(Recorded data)
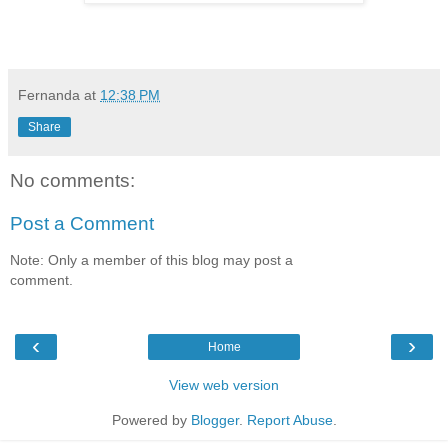
Fernanda
at
12:38 PM
Share
No comments:
Post a Comment
Note: Only a member of this blog may post a
comment.
‹
›
Home
View web version
Powered by
Blogger
.
Report Abuse
.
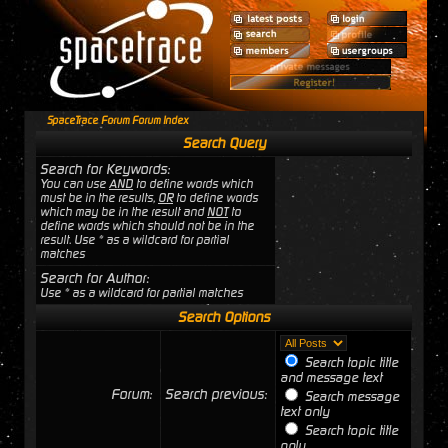
SpaceTrace Forum Forum Index
Search Query
Search for Keywords:
You can use
AND
to define words which
must be in the results,
OR
to define words
which may be in the result and
NOT
to
define words which should not be in the
result. Use * as a wildcard for partial
matches
Search for Author:
Use * as a wildcard for partial matches
Search Options
Search topic title
and message text
Forum:
Search previous:
Search message
text only
Search topic title
only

Work to complete: The answer must be an exact copy of the records, with no images in it.

Task response:
Fernanda
at
12:38 PM
Share
No comments:
Post a Comment
Note: Only a member of this blog may post a
comment.
‹
›
Home
View web version
Powered by
Blogger
.
Report Abuse
.
SpaceTrace Forum Forum Index
Search Query
Search for Keywords:
You can use
AND
to define words which
must be in the results,
OR
to define words
which may be in the result and
NOT
to
define words which should not be in the
result. Use * as a wildcard for partial
matches
Search for Author:
Use * as a wildcard for partial matches
Search Options
Search topic title
and message text
Forum:
Search previous:
Search message
text only
Search topic title
only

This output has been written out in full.